Fig. 1.. Schematic illustration of mechanistic generation of exosomes from different cellular events

Brief mechanisms for exosome generation in autophagy [41, 42], and apoptotic [26] cells (upper portion). Molecular and cellular mechanisms that regulate exosome biogenesis and/or release. The process can be divided into three steps: exosome biogenesis, transportation of MVBs to the plasma membrane, and fusion of MVBs with plasma membrane. [–163] (lower portion).

Fig. 2.. Schematic illustration of mechanistic generation of MVs from different cellular events

Brief mechanisms of MV generation from pyroptotic [27, 29, 34], necroptotic [30, 38], apoptotic [25], and NETotic [39, 164] cells (upper portion). Molecular and cellular mechanisms that regulate MVs biogenesis and/or release. The process can be divided into three steps. First, membrane-, cytoplasmic- and nuclear- associated cargoes are clustered in specific membrane microdomains of the plasma membrane. Second, the clustered cargoes together with additional machineries promote actin/cytoskeletal rearrangement, phosphatidylserine (PS) exposure, and membrane budding. Then a fission process at the plasma membrane occur. Besides, ARF6 can mediate the secretion of recycling endosome to form MVs. [–169] (lower portion).

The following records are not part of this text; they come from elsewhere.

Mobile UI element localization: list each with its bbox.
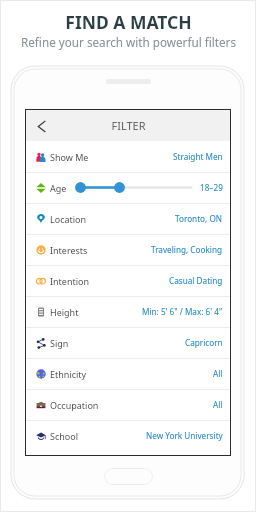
button[interactable]: Age xyxy=(25,172,231,203)
staticText: Toronto, ON xyxy=(175,213,223,224)
staticText: All xyxy=(213,368,223,379)
button[interactable]: Sign xyxy=(25,327,231,358)
staticText: Interests xyxy=(50,244,88,256)
button[interactable]: Home xyxy=(104,468,153,485)
button[interactable]: Occupation xyxy=(25,389,231,420)
staticText: FIND A MATCH xyxy=(65,10,192,34)
staticText: Height xyxy=(50,306,79,318)
staticText: Casual Dating xyxy=(169,275,223,286)
staticText: Traveling, Cooking xyxy=(151,244,223,255)
button[interactable]: School xyxy=(25,420,231,451)
staticText: Sign xyxy=(50,337,69,349)
staticText: New York University xyxy=(146,430,223,441)
staticText: Refine your search with powerful filters xyxy=(21,34,236,50)
staticText: 18–29 xyxy=(200,182,223,193)
staticText: FILTER xyxy=(111,118,146,133)
staticText: All xyxy=(213,399,223,410)
button[interactable]: Intention xyxy=(25,265,231,296)
button[interactable]: Ethnicity xyxy=(25,358,231,389)
staticText: Straight Men xyxy=(173,151,223,162)
staticText: Intention xyxy=(50,275,90,287)
button[interactable]: Back xyxy=(27,112,55,140)
staticText: Min: 5' 6" / Max: 6' 4" xyxy=(142,306,223,317)
staticText: Age xyxy=(50,182,67,194)
staticText: Capricorn xyxy=(185,337,223,348)
staticText: School xyxy=(50,430,79,442)
button[interactable]: Show Me xyxy=(25,141,231,172)
staticText: Location xyxy=(50,213,87,225)
button[interactable]: Location xyxy=(25,203,231,234)
button[interactable]: Interests xyxy=(25,234,231,265)
staticText: Show Me xyxy=(50,151,89,163)
button[interactable]: Height xyxy=(25,296,231,327)
staticText: Occupation xyxy=(50,399,99,411)
staticText: Ethnicity xyxy=(50,368,87,380)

Fig. 3.. Potential pathogenic effects of EVs on Lupus Nephritis.

A. EVs: as the source of autoantigens: EVs that are released from activated/dead/dying cells may carry autoantigens, particularly those from nucleus or cytoplasm. B. Deposition of EV-ICs: EVs harbor immunoglobulins and complement, thereby forming EVs containing immune complexes (EV-ICs). These EV-ICs along with immune-active structures and molecules deposit in kidney. EVs molecules, including G3BP, histone, fibronectin, may facilitate glomerular IC deposition. C. EVs carry and activate complements: EVs may carry many complement molecules, like C3, MAC, complement regulators. On the other hand, EVs may activate complement system through either classical or alternative pathways. Some EVs may activate the classical pathway through binding C1q, while other EVs, i.e. PS containing EVs, may also be activator of complements through the alternative pathway. D. Renal tissue damage: EV-associated activated complements and the consequent pro-inflammatory microenvironment causes podocyte injury, foot process effacement, and proliferation of mesangial cells, plus MPO-mediated endothelial damage, therefore leading to proteinuria and glomerular dysfunction. E. Pro-inflammation: EVs may carry pro-inflammatory components (cytokines, inflammasome, adhesion molecules, leukotriene, etc.), which further propagate inflammatory responses by activation of other immune cells. In addition, EVs and EV-ICs may activate complement system. F. Microthrombosis: PS- and TF-positive EVs as well as the EVs associated with complements are procoagulant, thus contributing to microthrombosis in lupus nephritis.